[Task description]: For the listing below, show each line that includes the string "bots".

[Source material]:
Segment Open

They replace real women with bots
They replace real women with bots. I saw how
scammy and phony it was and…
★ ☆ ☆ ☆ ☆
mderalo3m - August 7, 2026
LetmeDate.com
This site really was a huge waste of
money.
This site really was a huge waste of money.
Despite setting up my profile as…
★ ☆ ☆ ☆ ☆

Segment Closed
Segment Open

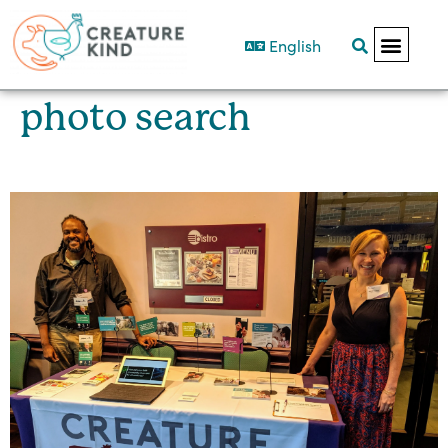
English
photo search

Segment Closed

[Answer for this exercise]:
They replace real women with bots
They replace real women with bots. I saw how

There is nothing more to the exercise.